Instructions to follow
In the entries that follow, how many lines include the string "Inmuebles"? The answer is the number only.

═══

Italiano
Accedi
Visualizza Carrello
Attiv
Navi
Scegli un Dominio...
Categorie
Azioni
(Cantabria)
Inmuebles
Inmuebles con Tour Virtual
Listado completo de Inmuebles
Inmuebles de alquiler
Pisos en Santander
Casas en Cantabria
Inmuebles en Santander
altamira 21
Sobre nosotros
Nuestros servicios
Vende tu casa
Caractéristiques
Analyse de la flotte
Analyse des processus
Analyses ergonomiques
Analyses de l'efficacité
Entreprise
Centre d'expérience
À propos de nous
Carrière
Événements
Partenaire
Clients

═══

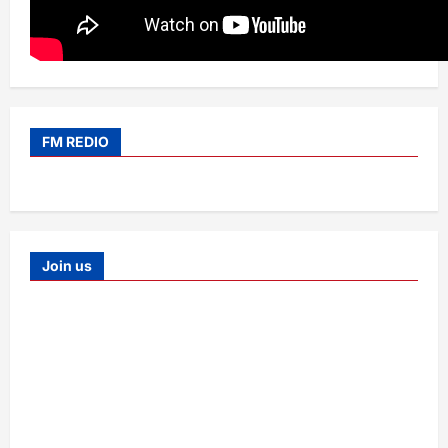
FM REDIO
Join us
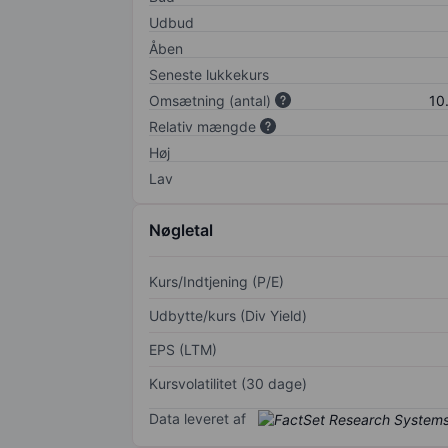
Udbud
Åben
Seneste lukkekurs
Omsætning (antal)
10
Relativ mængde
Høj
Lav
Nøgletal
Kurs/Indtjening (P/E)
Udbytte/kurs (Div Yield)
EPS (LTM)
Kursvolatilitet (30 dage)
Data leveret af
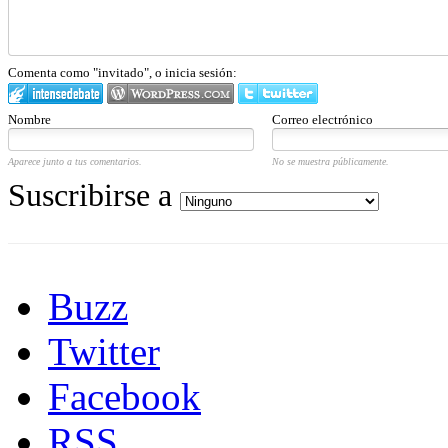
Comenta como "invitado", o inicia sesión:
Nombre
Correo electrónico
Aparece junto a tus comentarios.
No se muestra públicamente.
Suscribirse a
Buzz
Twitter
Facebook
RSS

═══

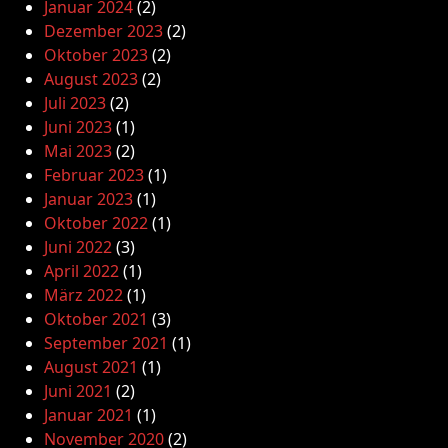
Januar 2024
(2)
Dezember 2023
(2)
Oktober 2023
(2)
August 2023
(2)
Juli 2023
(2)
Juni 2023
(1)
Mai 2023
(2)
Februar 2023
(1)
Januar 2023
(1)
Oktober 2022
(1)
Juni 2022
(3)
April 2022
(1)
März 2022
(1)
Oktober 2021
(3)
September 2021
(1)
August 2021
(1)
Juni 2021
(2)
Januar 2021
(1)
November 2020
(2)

═══

Task response
5